## [PROMPT]
Copy every line that contains the string "each" from the entries below.

## [EXTRACTED ENTRIES]
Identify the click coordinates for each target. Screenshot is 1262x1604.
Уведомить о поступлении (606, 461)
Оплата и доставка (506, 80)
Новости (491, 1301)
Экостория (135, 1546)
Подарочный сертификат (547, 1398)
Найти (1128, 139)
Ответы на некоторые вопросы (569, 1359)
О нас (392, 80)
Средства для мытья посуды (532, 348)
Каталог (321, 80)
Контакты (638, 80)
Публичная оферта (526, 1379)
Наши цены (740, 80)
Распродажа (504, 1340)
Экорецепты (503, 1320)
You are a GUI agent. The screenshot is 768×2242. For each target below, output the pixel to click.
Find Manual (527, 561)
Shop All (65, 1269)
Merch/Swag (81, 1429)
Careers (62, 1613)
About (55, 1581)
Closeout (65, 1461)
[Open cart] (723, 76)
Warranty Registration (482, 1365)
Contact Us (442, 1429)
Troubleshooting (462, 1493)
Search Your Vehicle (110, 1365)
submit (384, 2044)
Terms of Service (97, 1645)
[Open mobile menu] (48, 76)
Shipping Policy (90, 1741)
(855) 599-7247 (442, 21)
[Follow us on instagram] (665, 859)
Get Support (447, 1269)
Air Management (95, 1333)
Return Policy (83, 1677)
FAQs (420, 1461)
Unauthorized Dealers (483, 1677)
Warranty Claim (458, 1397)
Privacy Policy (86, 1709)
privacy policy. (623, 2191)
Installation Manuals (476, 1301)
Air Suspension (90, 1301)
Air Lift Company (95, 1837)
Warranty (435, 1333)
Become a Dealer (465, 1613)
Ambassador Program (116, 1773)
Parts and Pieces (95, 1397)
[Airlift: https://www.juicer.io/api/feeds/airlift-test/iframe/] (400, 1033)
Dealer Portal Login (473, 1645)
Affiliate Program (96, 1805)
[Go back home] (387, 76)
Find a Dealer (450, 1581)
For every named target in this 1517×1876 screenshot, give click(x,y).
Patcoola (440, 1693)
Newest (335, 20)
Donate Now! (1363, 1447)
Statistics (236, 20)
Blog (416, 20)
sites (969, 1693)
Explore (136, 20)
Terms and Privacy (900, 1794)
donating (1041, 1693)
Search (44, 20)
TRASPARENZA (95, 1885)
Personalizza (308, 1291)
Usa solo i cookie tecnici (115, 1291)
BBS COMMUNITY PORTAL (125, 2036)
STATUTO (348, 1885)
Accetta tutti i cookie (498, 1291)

## [ANSWER FOR THE TASK]
Identify the click coordinates for each target. Screenshot is 1262x1604.
You are a GUI agent. The screenshot is 768×2242. For each target below, output the pixel to click.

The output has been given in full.